Teacher Swap – Peekskill & Switzerland

Teacher Swap - Peekskill & Switzerland

Teachers Ms. Michel of PHS & Ms. Cottagnaud of Switzerland Swap Schools

Last year our French teacher, Jen Michel, exchanged places with a teacher in Switzerland.  The result was an exciting learning experience for both of them.  Anne Cottagnoud, English teacher at the high school Lycee College des Creusets in Sion, Switzerland, had the chance to fulfill her desire to teach in the U.S. and experience our system.  She was very pleased with the experience, even with the big contrasts between the two systems.

One main difference is the teacher-student interaction.  In Switzerland, student don’t speak until asked, the old fashioned way of teaching in the U.S.  There’s less interaction and students sit quietly and still.  Here the students are accustomed to interacting, even after class, where they are open with teachers and often have a friendly rapport that ventures into personal matters.  Ms. Cottagnoud personally believes in using all forms of communication and has brought more interaction back to her classroom in Switzerland.

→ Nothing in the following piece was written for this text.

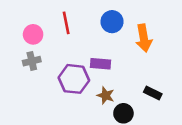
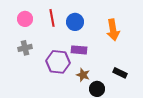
blue circle: (112, 22) -> (75, 22), moved
pink circle: (33, 34) -> (25, 19), moved

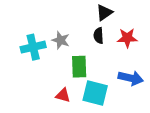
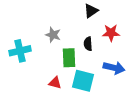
black semicircle: (99, 36) -> (88, 44), moved
cyan cross: (33, 47) -> (20, 51), moved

Another big difference is that here teachers put in a lot of time and effort into after school activities.  In Switzerland that is not done at all.  In Switzerland, sports are not attached to school, they are clubs set up in their towns.  Ms. Cottagnoud said our after school programs are, “Impressive with schools adapting to students rather than students adapting to school.”

In terms of technology, Switzerland has more equipment for teachers and less for students.  Every classroom has an lcd projector on the ceiling, but no computers set up for students.  Teachers have to bring classes to a lab for students to use computers.  Another difference is Swiss teachers don’t get as much help using the technology and many are hesitant to use it.  Ms. Cottagnoud believes the lab time is important, but she claims she is not the typical Swiss teacher.

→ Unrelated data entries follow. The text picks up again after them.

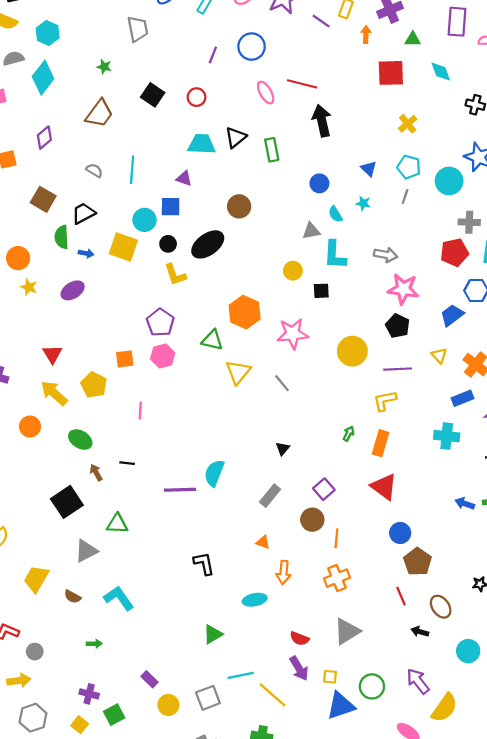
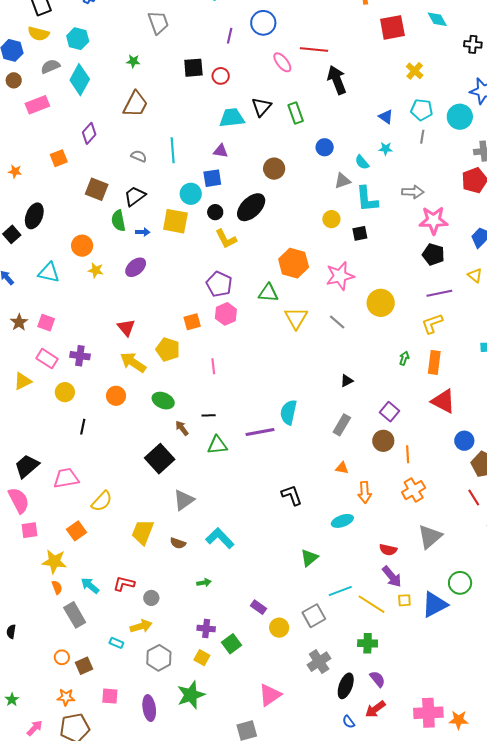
black square: (153, 95) -> (193, 68), moved, turned -30
blue circle: (319, 183) -> (325, 147), moved
yellow circle: (352, 351) -> (381, 303), moved
black triangle: (283, 448) -> (347, 381), turned 32
green triangle: (117, 524) -> (217, 445), moved
yellow square: (330, 677) -> (404, 600), moved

At Ms. Cottagnoud’s school the students are expected to do 2 hours of homework every night and if they don’t complete it they are in trouble and must make up for it the next night.  She explained the Swiss education system tracks students from grade 7 into either prep for college (which is the level of her school), business, health, social work, or trades.  For high school, the trades have a 4 year apprenticeship where they work 4 days a week and attend school 1 day a week.  With this system, their drop out rate is very low.  The homogeneous grouping allows for simpler planning in teaching since all students are on the same level.  In the college prep school, 20% of the students fail in 9th grade and are moved to other schools where they can achieve on their level.  Also, when tests are graded there, it’s either right or wrong.  Ms. Cottagnoud had to adjust to our grading where partial points are given for partially right answers.

She and Ms. Michel both found the exchange very successful.  Other teachers in the exchange program had problems with housing and school preparedness.  But they managed to work all things out smoothly by keeping in touch at least once a week.  Ms. Mi

chel said she had Anne’s whole family taking care of her.  They gave her advice, showed her where to shop, where to socialize and go out for a good time, and even invited her for meals.  She enjoyed living in the alps and would love to go back again.

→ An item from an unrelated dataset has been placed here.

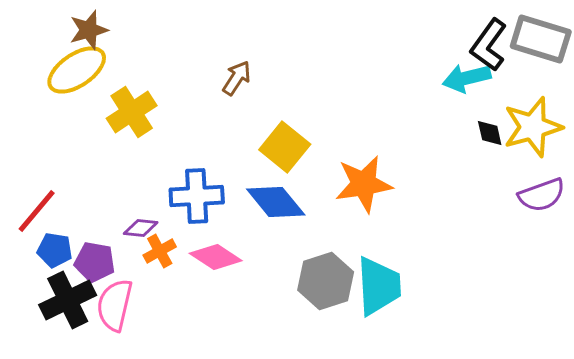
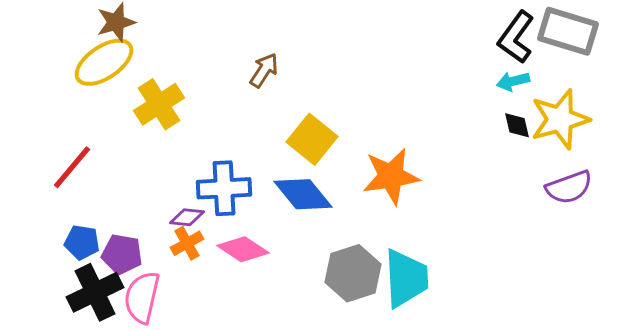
cyan arrow: (467, 78) -> (513, 81), moved, size x0.7
red line: (37, 211) -> (72, 167), moved
purple diamond: (141, 228) -> (187, 217), moved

Ms. Cottagnoud adored Peekskill’s close Proximity to NYC and most of her family visited to also get in the NY sights.  In the future she would consider an exchange in another English speaking country such as Australia or New Zealand.  But for the next four years at least, she has to stay put in her school.  She has been given an assistant principal assignment to oversee 60 students who are in student exchange programs.  Most of these exchanges are with Germany, Italy and Spain, though also with Estonia, Turkey, Belgium, Canada, and the U.S.  These exchanges last anywhere from 2 weeks to a year.  As an administrator in Switzerland she continues to teach, but instead of 23 periods of 45 minutes a week, she gets 8 non-teaching hours to administer this program.  All administrators in Switzerland continue to teach along with their other responsibilities.  Another difference between here and there is that in Switzerland teachers do all their prep work at home.  They only have to be in school for the periods that they teach.  Ms. Cottagnoud said it was a different rhythm and she had to get used to being at school all day, but that she liked it.

According to Ms. Michel, a change in rhythm for her that she thought great was their practice of school-wide trips.  In the Fall the whole school would go for a 12 mile hike in the mountains.  In the winter the whole school went for trips in the mountains to ski, sled, snow shoe, or hike.  And in the Spring they had sports days.  And with all the trips, there was no need for permission slips!

Both teachers were very pleased with their experiences but are now also happy to be back in their own homes.  Though there’s no place like home, they’re both open to the idea of doing it again in the future.